• Records drawn from a dataset
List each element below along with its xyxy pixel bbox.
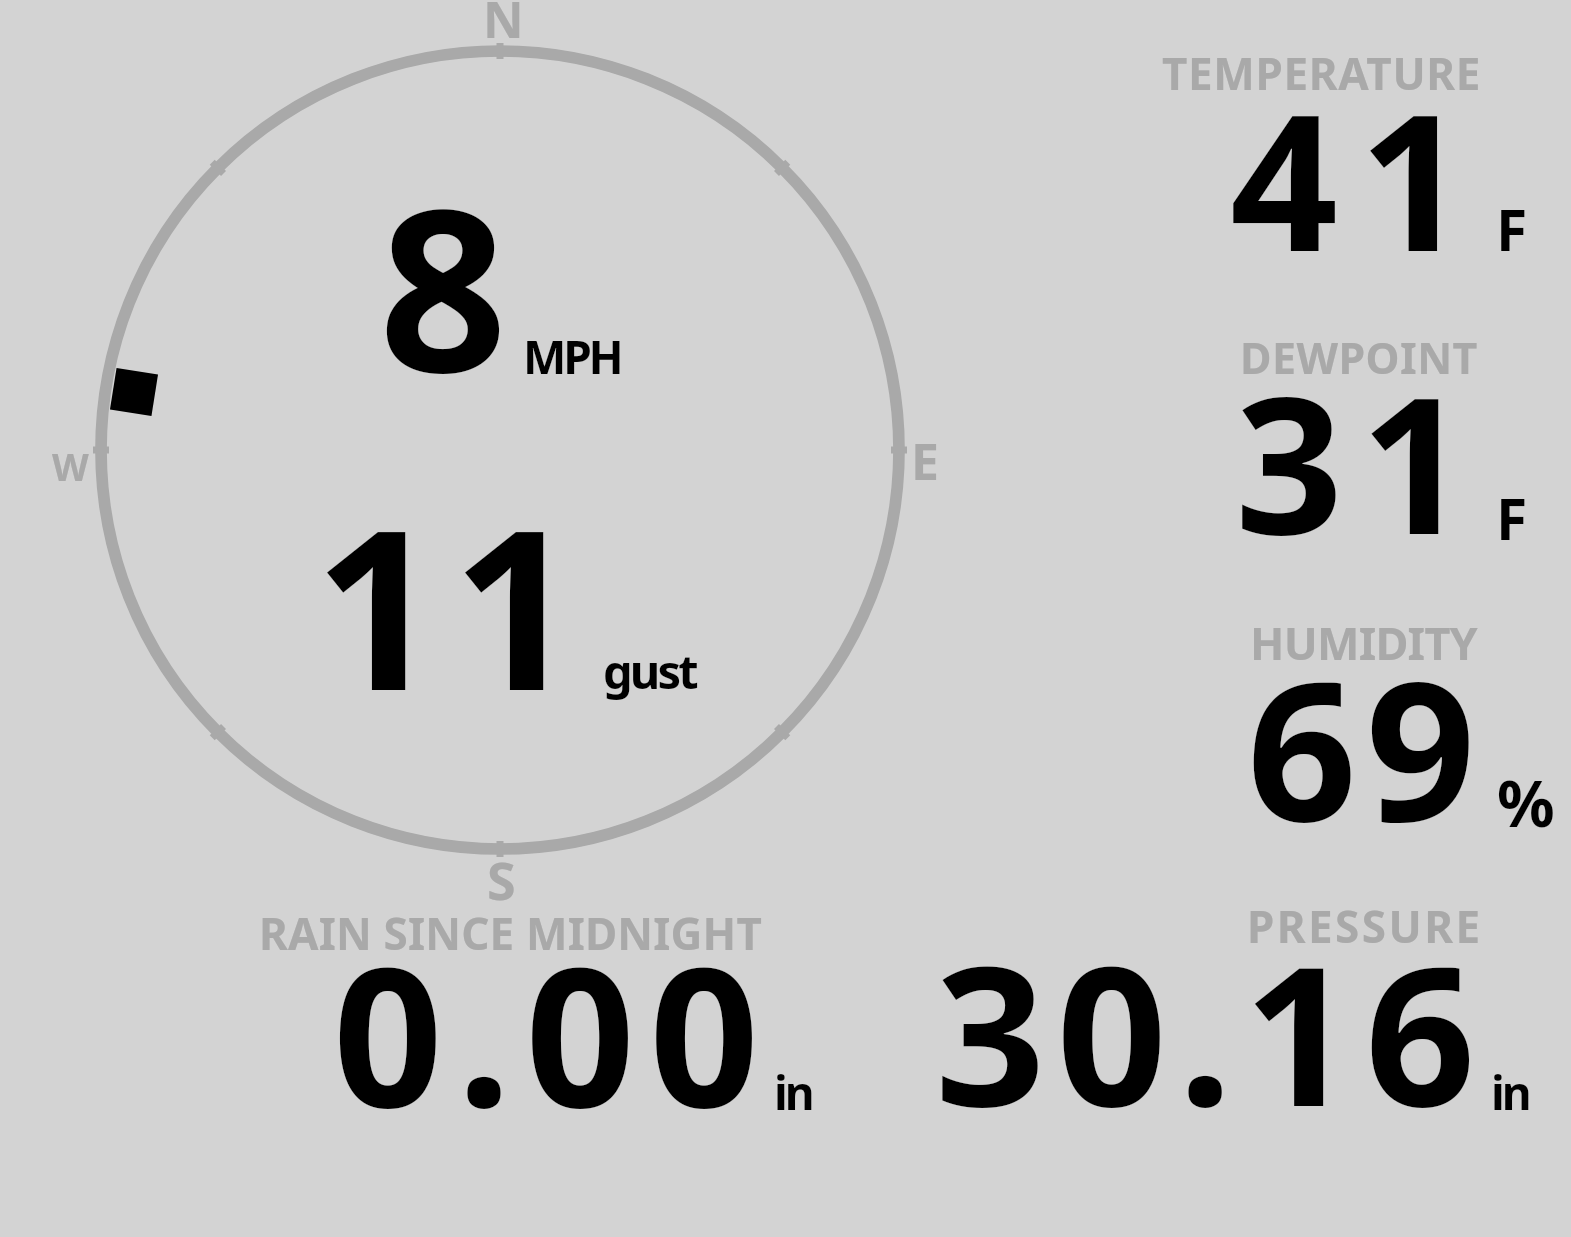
staticText: % <box>1497 759 1555 846</box>
staticText: in <box>774 1061 812 1124</box>
staticText: W <box>52 440 89 492</box>
staticText: N <box>483 0 524 53</box>
staticText: 0.00 <box>333 902 774 1164</box>
button[interactable]: Humidity 69 percent <box>1140 620 1560 830</box>
staticText: gust <box>603 639 696 703</box>
staticText: 31 <box>1235 332 1486 589</box>
staticText: RAIN SINCE MIDNIGHT <box>259 903 762 963</box>
button[interactable]: Dewpoint 31 degrees Fahrenheit <box>1140 335 1560 545</box>
staticText: F <box>1496 190 1528 268</box>
staticText: HUMIDITY <box>1250 612 1478 673</box>
staticText: MPH <box>523 325 621 388</box>
staticText: 30.16 <box>935 900 1487 1163</box>
staticText: 41 <box>1230 49 1489 306</box>
staticText: TEMPERATURE <box>1162 43 1482 103</box>
staticText: F <box>1496 479 1528 557</box>
staticText: PRESSURE <box>1247 896 1483 956</box>
button[interactable]: Pressure 30.16 inches <box>920 904 1560 1114</box>
staticText: S <box>487 844 516 915</box>
button[interactable]: Temperature 41 degrees Fahrenheit <box>1140 50 1560 260</box>
staticText: DEWPOINT <box>1240 328 1478 387</box>
button[interactable]: Rain since midnight 0.00 inches <box>250 910 830 1114</box>
staticText: 69 <box>1247 616 1485 878</box>
button[interactable]: Wind 8 miles per hour gusting 11, from w… <box>96 46 906 856</box>
staticText: in <box>1491 1061 1529 1124</box>
staticText: 11 <box>314 454 591 755</box>
staticText: E <box>911 427 939 495</box>
staticText: 8 <box>379 133 508 438</box>
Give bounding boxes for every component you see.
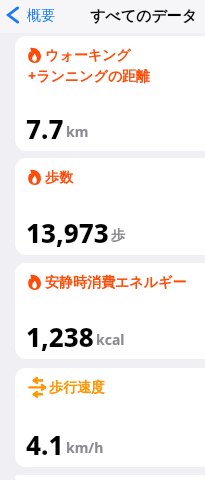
button[interactable]: 安静時消費エネルギー (15, 263, 205, 359)
staticText: 1,238 (26, 319, 94, 354)
button[interactable]: ウォーキング (15, 36, 205, 151)
button[interactable]: 歩行速度 (15, 368, 205, 467)
staticText: すべてのデータ (90, 7, 198, 26)
staticText: 7.7 (26, 111, 64, 146)
button[interactable]: 歩数 (15, 158, 205, 255)
staticText: 4.1 (26, 427, 64, 462)
staticText: 歩数 (45, 169, 73, 187)
staticText: ウォーキング (45, 47, 131, 65)
staticText: kcal (96, 330, 125, 349)
staticText: +ランニングの距離 (28, 66, 151, 85)
staticText: 概要 (27, 7, 55, 25)
staticText: 歩行速度 (49, 379, 105, 397)
button[interactable]: 戻る (0, 0, 63, 28)
staticText: 歩 (111, 227, 125, 245)
staticText: km/h (66, 438, 104, 457)
other: 戻る (6, 7, 19, 23)
staticText: 13,973 (26, 215, 109, 250)
staticText: km (66, 122, 89, 141)
staticText: 安静時消費エネルギー (45, 274, 187, 292)
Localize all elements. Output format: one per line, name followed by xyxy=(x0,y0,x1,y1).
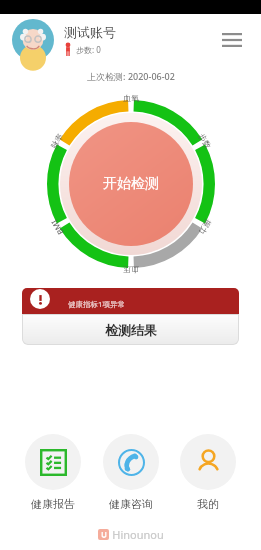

• THE TASK
Give the number of lines above in which the word "Fahrenheit" appears, and nothing more.

• EXERCISE RESPONSE
2